Palabras

La reciente lectura de un poema de José Ángel Valente me ha devuelto a la mente la idea del zen y la imposibilidad de definirlo. Una paradoja que incomoda en la cultura occidental, cuya tradición filosófica se funda en la sistematización y ordenación del pensamiento. Precisamente lo que me llama la atención de este poema es cómo las palabras son poderosas y aún así casi siempre insuficientes para nombrar cuanto puede ser en las dimensiones de lo posible y lo figurado.

José Ángel Valente

Poema de José Ángel Valente, en “Material memoria” (1979)

Durante años me he formado en el terreno artístico, que se impone a las letras en el punto donde su poder evocador ensombrece. Tratándose las letras y las artes de lenguajes en última instancia intransferibles, sorprende constatar hasta qué punto seguimos valiéndonos de las palabras para decir sin decir, en un intento desesperado por aproximarnos a lo que queremos conocer, ya sea cuando ha de transmitírsele a otra persona en el ejercicio de la enseñanza, o cuando se le revela a uno mismo en su propia experiencia.

De los profesores que he encontrado en el transcurso de mis estudios siempre me ha fascinado su capacidad para explicar de la forma más sencilla los conceptos más complejos, sirviéndose de símiles y metáforas, imágenes recurrentes de la vida cotidiana como lo podrían ser el rebote de un balón, un suspiro, el movimiento de las hojas de un árbol al paso del viento, el orden que guardan varias personas en una fila, la trayectoria informe de una bandada de pájaros al alzar el vuelo. No me refiero aquí a conceptos concretos, sino al valor de las imágenes que pretenden ilustrarlos, a las sensaciones que suscitan y que cito deliberadamente en el convencimiento de haberlas oído alguna vez.

Sucede lo mismo (pero a la inversa) con las cosas sencillas, que son hechas y dichas de modo complejo, resultando acaso más sugestivas en la tentativa de comprenderlas. Así, me ocurre a menudo dar con objetos o gestos que desencadenan la explicación de un fenómeno complejo o de una creación a él atribuida, como ocurriera con la caída fortuita de la manzana que llevó a Newton a deducir la Ley de la Gravitación Universal.

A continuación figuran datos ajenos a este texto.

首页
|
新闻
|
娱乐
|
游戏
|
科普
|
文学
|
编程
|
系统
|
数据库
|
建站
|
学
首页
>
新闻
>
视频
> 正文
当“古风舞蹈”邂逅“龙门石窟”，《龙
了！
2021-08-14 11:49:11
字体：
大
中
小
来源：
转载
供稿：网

Obviamente sin llegar tan lejos como Newton, pero en una actitud igualmente contemplativa, me ha venido a la mente la música de György Ligeti (1923 – 2006), compositor sobre el que hace años trabajé sin poder entender muy bien a qué se refería cuando decía que su obra encontraba inspiración en los fractales y la Teoría del Caos. Para mí, que entiendo que, de algún modo, las matemáticas pueden esconder una belleza inexplicable y que también entiendo –porque puedo leerla- lo compleja que es esa música, era muy difícil poder establecer un paralelismo entre ambas. Como ocurre con tantas otras abstracciones, la verdadera comprensión de la Teoría del Caos ha estado y estará siempre fuera de mi alcance porque no la pueden definir las palabras y no domino las matemáticas complejas. Sin embargo puedo apreciar, cuando los veo, los fenómenos que explica: las ondulaciones de la superficie del mar, las irisaciones multicolor de una pompa de jabón, la constante transformación de las nubes…

De esa apreciación del ser de las cosas que no responde a las palabras nace la sensibilidad que nos conecta con el mundo, y tras ella, las primeras figuras retóricas que tratan de explicarlo, por fortuna sin llegar a conseguirlo. Pues, como dice Vladimir Jankélévitch, lo inefable desencadena en el hombre un estado de entusiasmo.